Records from a collection
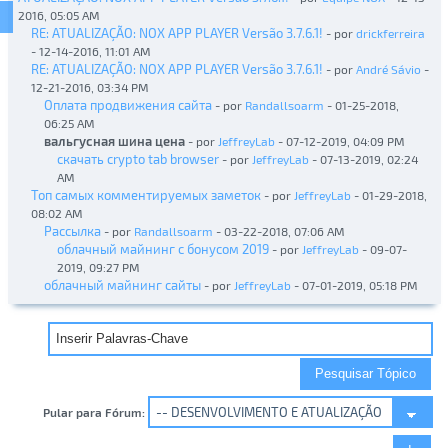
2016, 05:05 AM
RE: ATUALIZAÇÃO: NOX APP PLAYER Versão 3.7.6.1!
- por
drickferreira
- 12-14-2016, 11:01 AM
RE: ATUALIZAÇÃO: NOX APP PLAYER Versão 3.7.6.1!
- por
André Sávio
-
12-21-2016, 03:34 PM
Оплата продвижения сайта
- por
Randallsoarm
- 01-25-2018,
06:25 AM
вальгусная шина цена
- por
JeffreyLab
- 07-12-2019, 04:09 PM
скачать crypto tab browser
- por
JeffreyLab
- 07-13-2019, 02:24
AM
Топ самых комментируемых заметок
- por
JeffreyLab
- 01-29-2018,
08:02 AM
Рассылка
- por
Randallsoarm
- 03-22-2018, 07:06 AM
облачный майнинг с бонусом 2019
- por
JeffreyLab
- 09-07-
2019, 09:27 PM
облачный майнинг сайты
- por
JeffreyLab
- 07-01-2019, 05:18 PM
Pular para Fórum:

#### What is required
Leave the pictures behind and transcribe every record above exactly.

#### Output
2016, 05:05 AM
RE: ATUALIZAÇÃO: NOX APP PLAYER Versão 3.7.6.1!
- por
drickferreira
- 12-14-2016, 11:01 AM
RE: ATUALIZAÇÃO: NOX APP PLAYER Versão 3.7.6.1!
- por
André Sávio
-
12-21-2016, 03:34 PM
Оплата продвижения сайта
- por
Randallsoarm
- 01-25-2018,
06:25 AM
вальгусная шина цена
- por
JeffreyLab
- 07-12-2019, 04:09 PM
скачать crypto tab browser
- por
JeffreyLab
- 07-13-2019, 02:24
AM
Топ самых комментируемых заметок
- por
JeffreyLab
- 01-29-2018,
08:02 AM
Рассылка
- por
Randallsoarm
- 03-22-2018, 07:06 AM
облачный майнинг с бонусом 2019
- por
JeffreyLab
- 09-07-
2019, 09:27 PM
облачный майнинг сайты
- por
JeffreyLab
- 07-01-2019, 05:18 PM
Pular para Fórum:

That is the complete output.